高校生の時、アマチュア無線で知り合った専門家の指導でHF機(28MHz)用50MHzトランスバータを自作。
そのファイナルを何種類ものTO220パッケージ・トランジスタで作っては吹っ飛ばし作っては飛ばし、多分20個以上壊したと思います。
ろくな測定器を持っていなかった事もあり当時は発振やSWR悪化による高電圧発生で破壊したんだと思っていました。
最近LTSpiceシミュレーションをよく使う様になった事もあり非破壊で確認できてしまいます。
どの程度の電圧やピーク電流が流れるのかを容易に確認出来ますのでシミュレーションしてみると、電圧,電流共にあまり大きくありません。
コレクタ電圧はせいぜいDC電源電圧の2倍から3倍。
コレクタ電流のピークも予想の範囲を逸脱しません。
この程度だったら例え無負荷で動かしたとしても過電圧や過電流で壊れる訳が無い。
しかし、実際は一瞬で壊れる。
無知な私は納得できないままこの件は一旦棚上げにしていました。
ブログには上げていませんが最近NMOS-FET使ったHF用リニア(PA)を何台も作って遊んでます。
数ワットのPAをバイポーラトランジスタで作ると最近でも壊してしまう事が有るんですがFET使ったPAだと40~50ワット出しても問題なし。

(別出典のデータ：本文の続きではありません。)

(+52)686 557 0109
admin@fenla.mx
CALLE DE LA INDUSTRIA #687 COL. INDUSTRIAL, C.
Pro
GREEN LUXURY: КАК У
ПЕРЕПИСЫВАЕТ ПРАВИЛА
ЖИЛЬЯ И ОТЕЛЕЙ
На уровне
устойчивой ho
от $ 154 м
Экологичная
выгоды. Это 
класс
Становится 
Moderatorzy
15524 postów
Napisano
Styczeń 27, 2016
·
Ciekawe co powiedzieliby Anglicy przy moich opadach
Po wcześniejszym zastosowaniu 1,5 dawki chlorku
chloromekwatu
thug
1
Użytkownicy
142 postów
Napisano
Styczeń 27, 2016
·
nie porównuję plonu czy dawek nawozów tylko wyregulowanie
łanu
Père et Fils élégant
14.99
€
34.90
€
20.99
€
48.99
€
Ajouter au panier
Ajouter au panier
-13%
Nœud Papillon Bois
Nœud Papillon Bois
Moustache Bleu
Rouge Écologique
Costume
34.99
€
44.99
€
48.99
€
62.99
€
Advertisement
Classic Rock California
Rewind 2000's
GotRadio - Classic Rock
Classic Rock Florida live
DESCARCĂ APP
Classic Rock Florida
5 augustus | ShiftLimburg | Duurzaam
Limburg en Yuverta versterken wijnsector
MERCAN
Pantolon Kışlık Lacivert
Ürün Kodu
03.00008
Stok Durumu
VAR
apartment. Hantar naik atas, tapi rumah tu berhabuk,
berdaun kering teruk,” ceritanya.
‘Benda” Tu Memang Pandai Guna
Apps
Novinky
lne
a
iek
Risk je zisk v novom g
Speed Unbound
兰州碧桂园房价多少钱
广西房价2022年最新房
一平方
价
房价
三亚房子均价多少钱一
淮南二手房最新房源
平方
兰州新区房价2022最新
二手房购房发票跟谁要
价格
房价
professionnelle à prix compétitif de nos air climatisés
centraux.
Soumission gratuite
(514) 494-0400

たまたまなのかもしれませんがFETのPAだと未だ1つも壊していないんです。
PAを作る前にはマッチングトランスやコンデンサの耐圧等々決定する為にLTSpiceシミュレーションを延々やります。
そこで気づいたことがあります。
それは効率です。
ベターな状態のAB級動作ならバイポーラトランジスタでもFETでも実質的な効率は50~70%くらいです。
通常50%なら十分実用だと思います。
シミュレーションしてて気になったのが出力側のミスマッチングで効率が30%くらいにスッと落ちる事。
効率は下がりますが出力パワーはそれほど大きくは下がりません。
例えばALC回路搭載の100W機ならきっちり100Wをキープしてしまいます。
100W出力でマッチングが良い時50%なら発熱は100Wです。
もしも、効率が33%に落ちたら100W出力時の発熱は2倍の200Wに増えてしまいます。
この急激な発熱に放熱が追い付けなくなった時、電圧・電流がトランジスタのスペック内であったとしてもトランジスタの熱暴走スイッチが入り、一気に電流が増えて壊れるというプロセス。
FETはバイポーラトランジスタの様に熱暴走を起こしません。
FETだとSWR悪化で発熱量が劇的に増えて放熱が追い付かなくてもしばらく耐えてくれます。
そのまま送信を続けると熱破壊です。
バイポーラトランジスタだとSWR悪化による効率低下で発熱が劇的に増える事で放熱が追い付けなくなった時、熱暴走して壊れるみたいです。